Almost every year evolution is re defined to some new cockamamie idea that explains why they were mistaken last year. I recently wrote a post about a whale allegedly evolving into a cow and was promptly pooh poohed and sent to a dozen or so websites that said these weren't really ever taught as whale into cows, but had been misinterpreted by the ID’s to make the evo’s look silly. Well, the discovery channel has on, right now, a series called “Morphed”. Guess where they say cows come from?

Get a half dozen evo's in different rooms and have them explain evolution to you and you will get 12 answers. Then they swear they all agree. They think they can draw a picture of some animal morphing into something else and that proves they are correct.

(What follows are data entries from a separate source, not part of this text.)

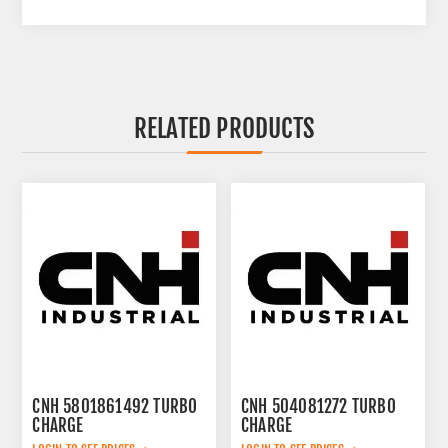
RELATED PRODUCTS
CNH 5801861492 TURBO
CNH 504081272 TURBO
CHARGE
CHARGE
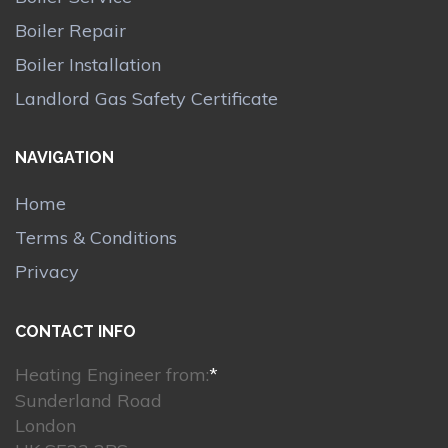
Boiler Repair
Boiler Installation
Landlord Gas Safety Certificate
NAVIGATION
Home
Terms & Conditions
Privacy
CONTACT INFO
Heating Engineer from:
*
Sunderland Road
London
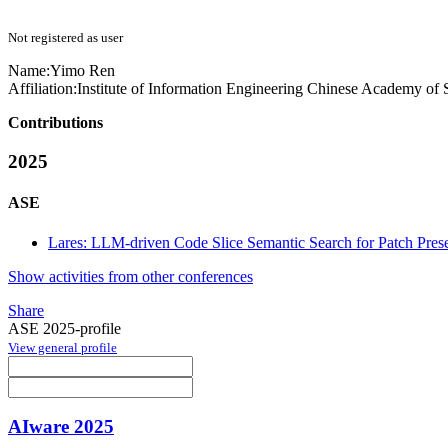
Not registered as user
Name:
Yimo Ren
Affiliation:
Institute of Information Engineering Chinese Academy of
Contributions
2025
ASE
Lares: LLM-driven Code Slice Semantic Search for Patch Pres
Show activities from other conferences
Share
ASE 2025-profile
View general profile
AIware 2025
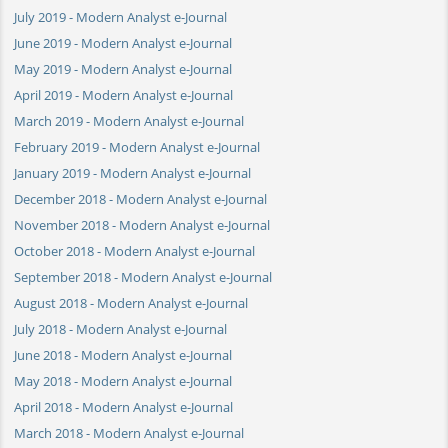
July 2019 - Modern Analyst e-Journal
June 2019 - Modern Analyst e-Journal
May 2019 - Modern Analyst e-Journal
April 2019 - Modern Analyst e-Journal
March 2019 - Modern Analyst e-Journal
February 2019 - Modern Analyst e-Journal
January 2019 - Modern Analyst e-Journal
December 2018 - Modern Analyst e-Journal
November 2018 - Modern Analyst e-Journal
October 2018 - Modern Analyst e-Journal
September 2018 - Modern Analyst e-Journal
August 2018 - Modern Analyst e-Journal
July 2018 - Modern Analyst e-Journal
June 2018 - Modern Analyst e-Journal
May 2018 - Modern Analyst e-Journal
April 2018 - Modern Analyst e-Journal
March 2018 - Modern Analyst e-Journal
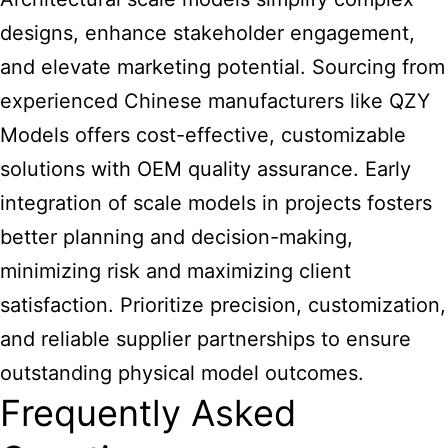
designs, enhance stakeholder engagement,
and elevate marketing potential. Sourcing from
experienced Chinese manufacturers like QZY
Models offers cost-effective, customizable
solutions with OEM quality assurance. Early
integration of scale models in projects fosters
better planning and decision-making,
minimizing risk and maximizing client
satisfaction. Prioritize precision, customization,
and reliable supplier partnerships to ensure
outstanding physical model outcomes.
Frequently Asked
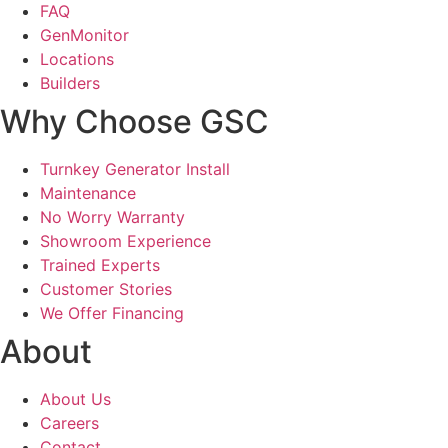
FAQ
GenMonitor
Locations
Builders
Why Choose GSC
Turnkey Generator Install
Maintenance
No Worry Warranty
Showroom Experience
Trained Experts
Customer Stories
We Offer Financing
About
About Us
Careers
Contact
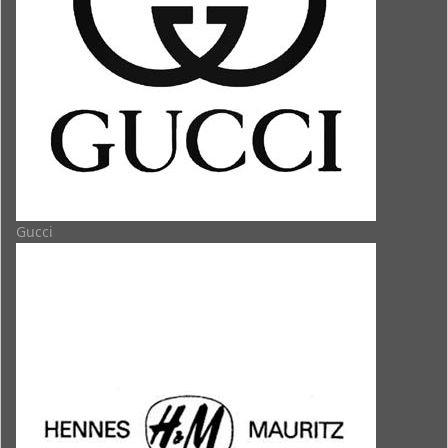
Gucci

If you cut through all the clap trap, what you find is a rebellious person that doesn't want to believe they will answer to an angry God. It boils down to a person making themselves into gods and denying their Creator. That is why it is so tempting to use it for an excuse for murder and hate. We can argue till the cows come home about so and so scientist and this and that discovery, but the truth is, no one will be able to prove any of it. Evolution is a religion with less proof than my religion. It is a mathematical impossibility to have evolved from nothing. When something is impossible, it's time to move on to something else. If you don't want to believe in God, that's fine, but evolution is dead.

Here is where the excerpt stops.